_Records for processing_
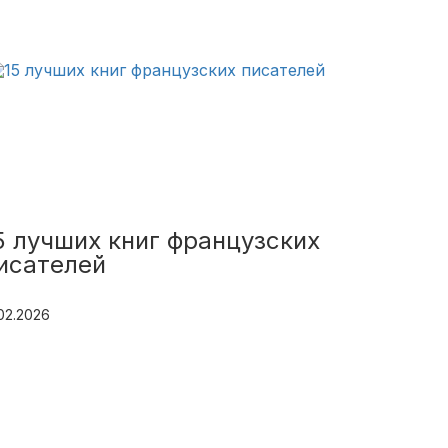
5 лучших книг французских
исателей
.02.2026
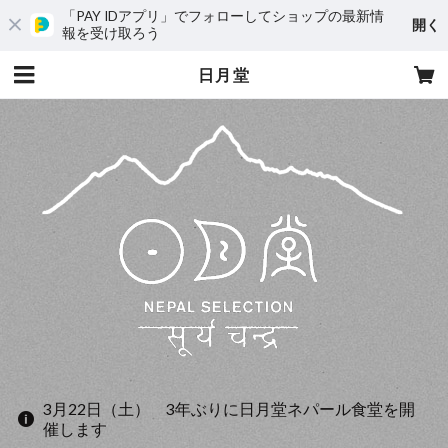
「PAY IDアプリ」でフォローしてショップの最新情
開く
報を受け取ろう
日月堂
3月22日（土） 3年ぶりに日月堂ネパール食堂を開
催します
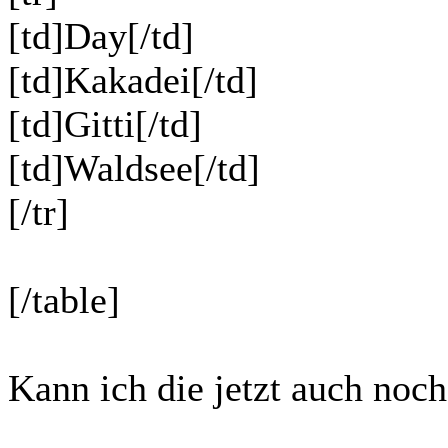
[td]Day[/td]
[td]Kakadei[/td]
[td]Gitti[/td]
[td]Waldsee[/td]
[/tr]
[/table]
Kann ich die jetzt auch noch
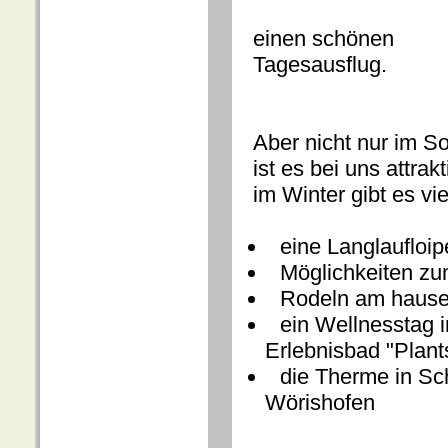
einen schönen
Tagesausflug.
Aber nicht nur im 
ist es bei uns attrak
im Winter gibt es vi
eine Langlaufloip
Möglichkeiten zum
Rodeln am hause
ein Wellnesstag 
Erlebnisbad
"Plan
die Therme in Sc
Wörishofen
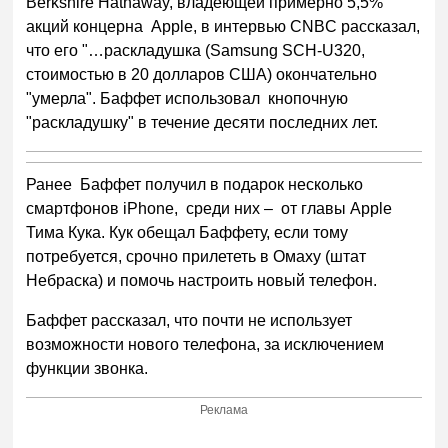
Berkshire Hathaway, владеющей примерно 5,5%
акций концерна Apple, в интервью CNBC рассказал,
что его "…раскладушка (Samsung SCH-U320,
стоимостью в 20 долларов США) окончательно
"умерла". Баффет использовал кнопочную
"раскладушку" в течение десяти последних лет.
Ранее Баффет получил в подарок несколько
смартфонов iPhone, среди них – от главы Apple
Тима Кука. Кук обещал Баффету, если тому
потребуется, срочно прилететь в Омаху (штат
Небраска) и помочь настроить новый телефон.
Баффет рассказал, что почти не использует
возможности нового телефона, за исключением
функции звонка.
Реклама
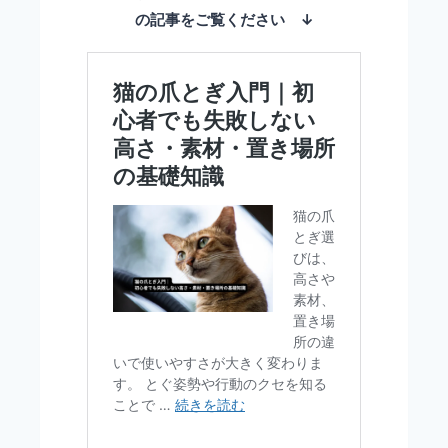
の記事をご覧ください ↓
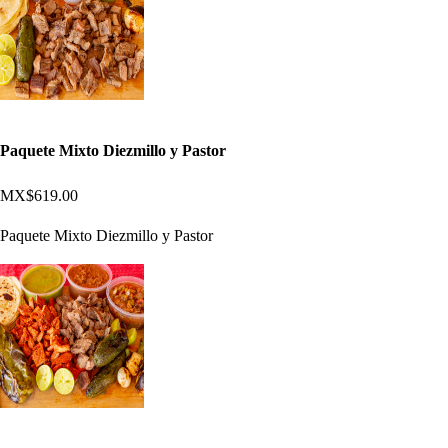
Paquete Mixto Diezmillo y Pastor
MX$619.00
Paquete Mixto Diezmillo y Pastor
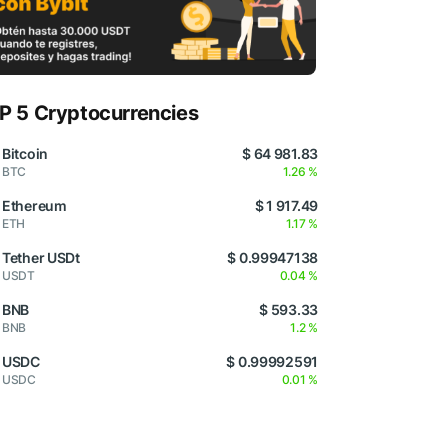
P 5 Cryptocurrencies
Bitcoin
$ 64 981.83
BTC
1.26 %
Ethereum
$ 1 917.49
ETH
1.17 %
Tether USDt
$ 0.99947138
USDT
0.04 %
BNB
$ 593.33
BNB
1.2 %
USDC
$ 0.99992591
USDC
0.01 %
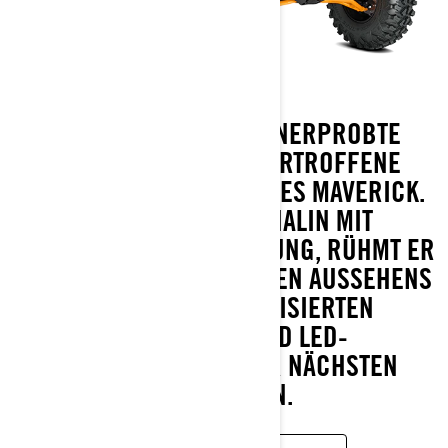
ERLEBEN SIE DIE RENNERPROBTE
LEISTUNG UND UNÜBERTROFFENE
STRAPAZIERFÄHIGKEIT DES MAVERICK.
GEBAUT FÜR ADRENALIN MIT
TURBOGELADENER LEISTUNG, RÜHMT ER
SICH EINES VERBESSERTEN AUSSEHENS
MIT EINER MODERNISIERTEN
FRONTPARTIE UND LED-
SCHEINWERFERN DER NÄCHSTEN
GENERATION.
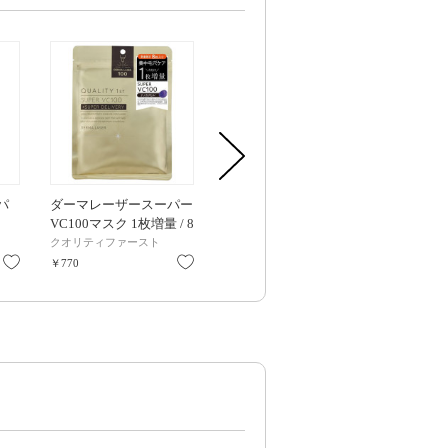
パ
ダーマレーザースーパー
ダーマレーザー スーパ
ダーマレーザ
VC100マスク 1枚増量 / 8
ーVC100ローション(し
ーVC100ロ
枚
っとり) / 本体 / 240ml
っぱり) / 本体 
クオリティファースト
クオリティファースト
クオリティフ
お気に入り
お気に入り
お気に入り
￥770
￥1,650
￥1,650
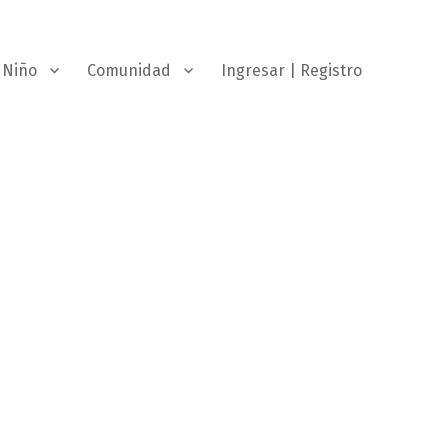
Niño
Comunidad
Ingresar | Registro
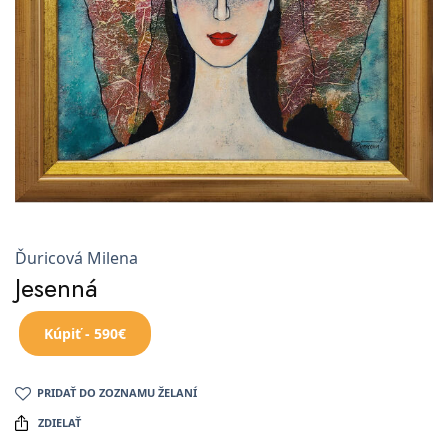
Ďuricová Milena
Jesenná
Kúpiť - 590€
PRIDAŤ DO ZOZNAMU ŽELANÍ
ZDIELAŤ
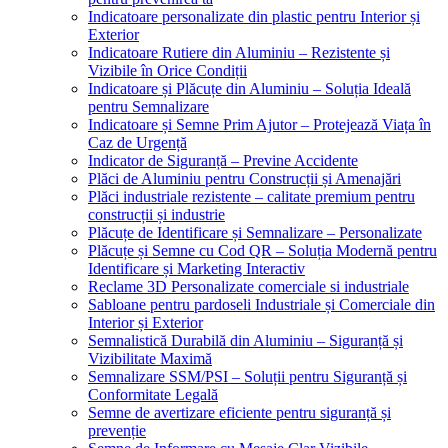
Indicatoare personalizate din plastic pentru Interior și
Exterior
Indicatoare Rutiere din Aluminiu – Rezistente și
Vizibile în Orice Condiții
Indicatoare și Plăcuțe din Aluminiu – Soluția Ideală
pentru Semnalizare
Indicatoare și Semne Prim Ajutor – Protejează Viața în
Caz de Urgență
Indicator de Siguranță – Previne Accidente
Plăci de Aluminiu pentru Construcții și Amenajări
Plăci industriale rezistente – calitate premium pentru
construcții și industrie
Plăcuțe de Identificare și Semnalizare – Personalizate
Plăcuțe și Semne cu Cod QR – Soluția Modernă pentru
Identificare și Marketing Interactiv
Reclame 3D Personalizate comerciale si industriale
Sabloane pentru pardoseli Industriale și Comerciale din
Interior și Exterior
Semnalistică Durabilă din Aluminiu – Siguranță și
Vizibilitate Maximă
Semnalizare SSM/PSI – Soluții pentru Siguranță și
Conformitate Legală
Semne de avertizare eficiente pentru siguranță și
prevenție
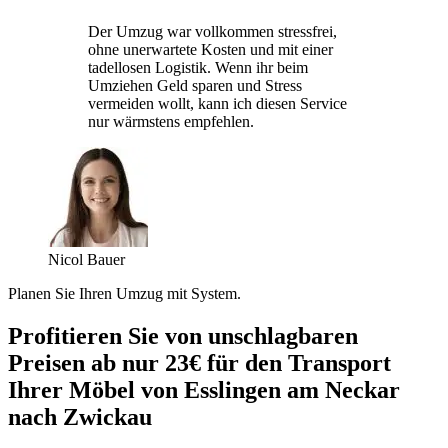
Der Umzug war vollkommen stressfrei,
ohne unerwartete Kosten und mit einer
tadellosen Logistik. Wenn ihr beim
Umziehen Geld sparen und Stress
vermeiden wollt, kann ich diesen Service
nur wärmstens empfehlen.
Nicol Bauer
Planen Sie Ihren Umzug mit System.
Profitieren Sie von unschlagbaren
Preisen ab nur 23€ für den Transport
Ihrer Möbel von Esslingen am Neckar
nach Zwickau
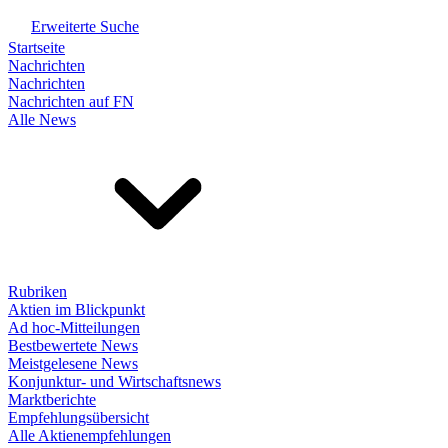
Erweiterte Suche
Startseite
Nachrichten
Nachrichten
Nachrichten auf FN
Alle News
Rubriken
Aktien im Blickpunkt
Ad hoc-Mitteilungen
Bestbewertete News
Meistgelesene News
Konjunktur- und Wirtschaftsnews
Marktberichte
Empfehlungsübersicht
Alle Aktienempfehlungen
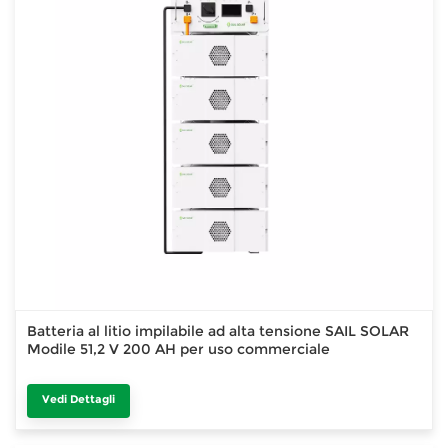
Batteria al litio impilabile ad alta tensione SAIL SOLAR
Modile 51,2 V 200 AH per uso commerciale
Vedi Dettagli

_How to complete this task_
Your copy should hold only the lines running from the one that contains "Plăci de Aluminiu" through the final line of the data; transcribe them exactly, both ends included, and leave pictures out.

_Worked solution_
Plăci de Aluminiu pentru Construcții și Amenajări
Plăci industriale rezistente – calitate premium pentru
construcții și industrie
Plăcuțe de Identificare și Semnalizare – Personalizate
Plăcuțe și Semne cu Cod QR – Soluția Modernă pentru
Identificare și Marketing Interactiv
Reclame 3D Personalizate comerciale si industriale
Sabloane pentru pardoseli Industriale și Comerciale din
Interior și Exterior
Semnalistică Durabilă din Aluminiu – Siguranță și
Vizibilitate Maximă
Semnalizare SSM/PSI – Soluții pentru Siguranță și
Conformitate Legală
Semne de avertizare eficiente pentru siguranță și
prevenție
Der Umzug war vollkommen stressfrei,
ohne unerwartete Kosten und mit einer
tadellosen Logistik. Wenn ihr beim
Umziehen Geld sparen und Stress
vermeiden wollt, kann ich diesen Service
nur wärmstens empfehlen.
Nicol Bauer
Planen Sie Ihren Umzug mit System.
Profitieren Sie von unschlagbaren
Preisen ab nur 23€ für den Transport
Ihrer Möbel von Esslingen am Neckar
nach Zwickau
Erweiterte Suche
Startseite
Nachrichten
Nachrichten
Nachrichten auf FN
Alle News
Rubriken
Aktien im Blickpunkt
Ad hoc-Mitteilungen
Bestbewertete News
Meistgelesene News
Konjunktur- und Wirtschaftsnews
Marktberichte
Empfehlungsübersicht
Alle Aktienempfehlungen
Batteria al litio impilabile ad alta tensione SAIL SOLAR
Modile 51,2 V 200 AH per uso commerciale
Vedi Dettagli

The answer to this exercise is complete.